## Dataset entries
· · · ·

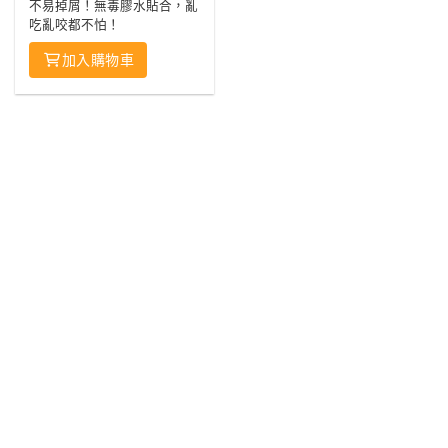
不易掉屑！無毒膠水貼合，亂
吃亂咬都不怕！
加入購物車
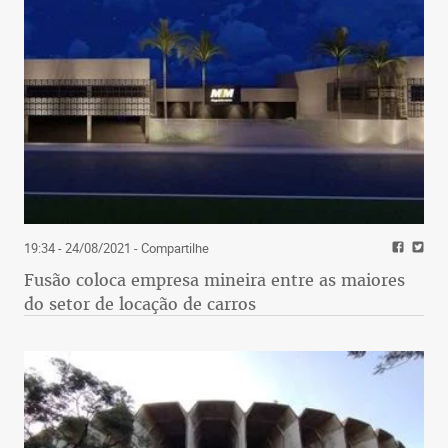
19:34 - 24/08/2021
- Compartilhe
Fusão coloca empresa mineira entre as maiores
do setor de locação de carros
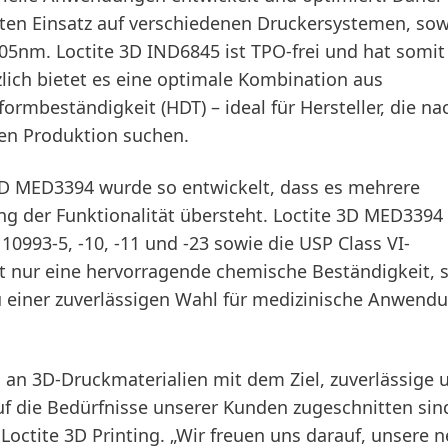
ten Einsatz auf verschiedenen Druckersystemen, sow
05nm. Loctite 3D IND6845 ist TPO-frei und hat somit
zlich bietet es eine optimale Kombination aus
mbeständigkeit (HDT) – ideal für Hersteller, die na
llen Produktion suchen.
3D MED3394
wurde so entwickelt, dass es mehrere
ng der Funktionalität übersteht. Loctite 3D MED3394 e
0993-5, -10, -11 und -23 sowie die USP Class VI-
cht nur eine hervorragende chemische Beständigkeit,
u einer zuverlässigen Wahl für medizinische Anwend
io an 3D-Druckmaterialien mit dem Ziel, zuverlässige 
uf die Bedürfnisse unserer Kunden zugeschnitten sind
 Loctite 3D Printing. „Wir freuen uns darauf, unsere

· · · ·

## About this exercise
Wherever a line in the entries above holds "Loctite", copy that line.

## Exercise result
05nm. Loctite 3D IND6845 ist TPO-frei und hat somit
ng der Funktionalität übersteht. Loctite 3D MED3394 e
 Loctite 3D Printing. „Wir freuen uns darauf, unsere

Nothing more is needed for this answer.